Thursday, July 10, 2008

Back Flying

It's been a little while since my last update, I apologize. Between working, visiting people on weekends and other random tasks after work I simply haven't had the time. Let's remedy that now:

Ok, so the lesson I was supposed to have right after my test never happened: weather. Last week I was back at the airport on Thursday night with bad weather coming in. Chris and I decided to try to squeeze in two landings before the weather hit.

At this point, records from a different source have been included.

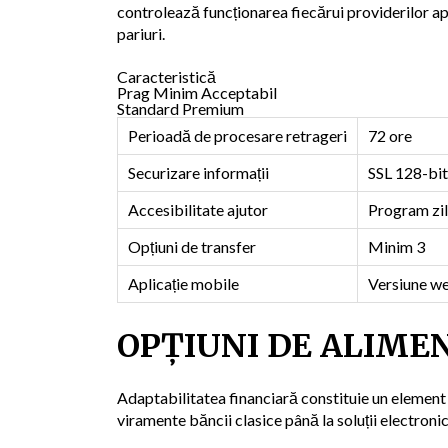
controlează funcționarea fiecărui providerilor a
pariuri.
Caracteristică
Prag Minim Acceptabil
Standard Premium
Perioadă de procesare retrageri
72 ore
Securizare informații
SSL 128-bit
Accesibilitate ajutor
Program zil
Opțiuni de transfer
Minim 3
Aplicație mobile
Versiune w
OPȚIUNI DE ALIME
Adaptabilitatea financiară constituie un element 
viramente băncii clasice până la soluții electroni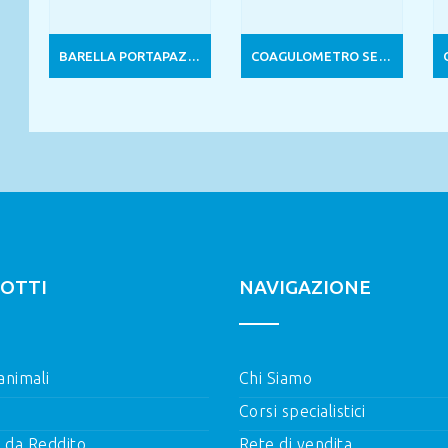
BARELLA PORTAPAZIENTE PIEGHEVOLE CON PIEDI
COAGULOMETRO SEMIAUTOMATICO 4 CANALI
OTTI
NAVIGAZIONE
 animali
Chi Siamo
Corsi specialistici
i da Reddito
Rete di vendita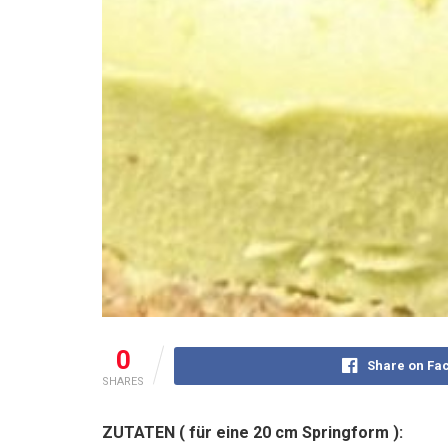
0
Share on Fa
SHARES
ZUTATEN ( für eine 20 cm Springform ):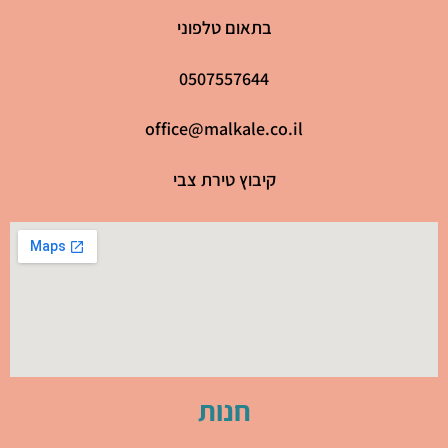
בתאום טלפוני
0507557644
office@malkale.co.il
קיבוץ טירת צבי
חנות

We get into the 152 and I call up ground: "Oxford ground this is Cessna 48984 with information Whiskey, request taxi to runway 18 for closed pattern." Then comes the call "984, I suggest you wait this out a few minutes." Chris seemed to have mixed emotions about it but we turned the plane around and taxied back. We got out and walked back inside when he got a call on his cell phone. It was Ben, the lone ATC in the tower apologizing. Apparently ATC isn't supposed to tell you not to fly -- it's your call as the pilot in command, which is why Chris was a little annoyed.

About 60 seconds after the phone call the clouds opened and it started POURING. That explained Chris's other emotion: appreciation. "I think Ben just did us a favor," he said. That was shortly followed by a strong gust of wind and, "let's go tie up the plane!" We ran outside and did just that. I'm sure we would have been able to land the plane in that weather, but I would have let Chris do it (though knowing him he'd have made me land and just saved us from any potential mistakes). I told him before we even decided to taxi out that I wouldn't go up in that without him or Melanie, my original flight instructor.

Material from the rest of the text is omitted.